Along with building on their parent’s success, they are putting their own stamp on the palatable products the shop has become famous for, and even inventing a few new ones.
“It’s super important to do that (personalize the business)” said Kelsey, 27. “It’s been in the family for a long time but essentially it is a new business for us.
“Especially with the trend of things like the farmer’s markets, people are wanting to invest in their community instead of going to the big box stores, and we want to be part of that movement.”
One of the ways they hope to accomplish that is to start making their own in-store gourmet ice cream using ingredients from local fields, orchards, vineyards and, believe it or not, craft breweries.
Renovations are already underway to build an ice cream lab where visitors can watch through a window as the chilled products are made from scratch.
Facilitating that plan is the fact they now have the production knowledge and skills from one of the best-known ice cream programs at Penn State University they attended in January.
“My brother’s really focussed on incorporating some local wines and some local beers and I’m more interested in using local berries and fruits,” said Kelsey. “We both have different interests but it’s about the valleys.”
Some experimentation work has already begun and she reports the initial results as “awesome.” Can you say strawberry rhubarb crumble and dark chocolate stout?
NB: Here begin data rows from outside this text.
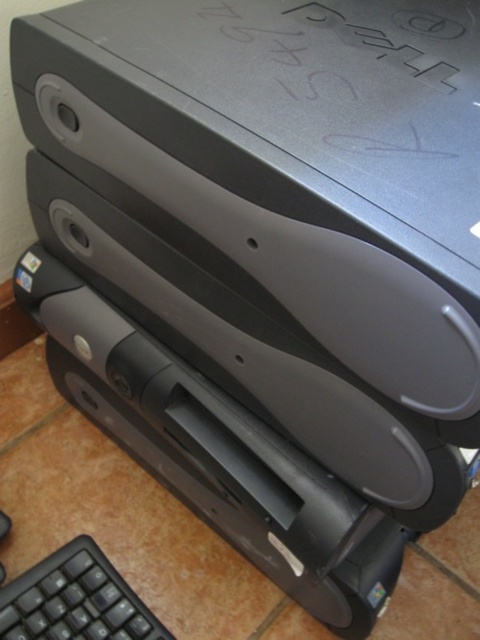 Question: Which object appears farthest from the camera in this image?

Choices:
 (A) black matte text at upper center
 (B) black matte keyboard at lower left

Answer: (B)

Question: Is black matte text at upper center wider than black matte keyboard at lower left?

Choices:
 (A) yes
 (B) no

Answer: (A)

Question: Does black matte text at upper center lie behind black matte keyboard at lower left?

Choices:
 (A) yes
 (B) no

Answer: (B)

Question: Does black matte text at upper center have a lesser width compared to black matte keyboard at lower left?

Choices:
 (A) no
 (B) yes

Answer: (A)

Question: Which point is farther from the camera taking this photo?

Choices:
 (A) 73,579
 (B) 354,124

Answer: (A) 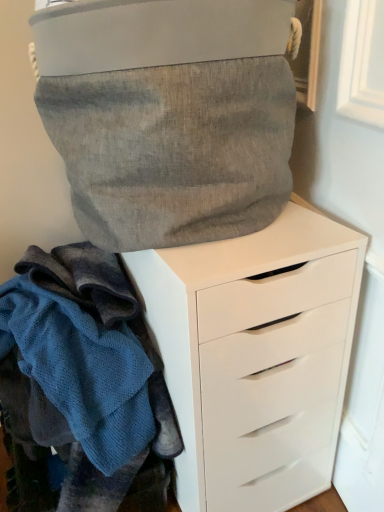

Customers even have the option of chipping in a few dollars through a Kickstarter campaign to help build an ice cream manufacturing kitchen on the premises and in return get a token of appreciation from the Hoys.
“I think people need to understand why we’re doing it (fundraising),” said Kelsey. “We make money for a few months of the year and have to survive for the whole season with that.”
There is even an increment where those who want to donate into the project can leave an ice cream legacy of their own creation behind.
Tickleberry’s beginnings were actually in the Yukon, starting out as a jam company their parents – who were mining gold at the time – used to generate a little extra income.
And what’s in a name?
“My parents just said the bears are on one side of the berry bush and you’re on the other and so you just tickle the bears, and it turned into Tickleberry’s,” said Kelsey. “So I guess it (name) was an easy one for them.”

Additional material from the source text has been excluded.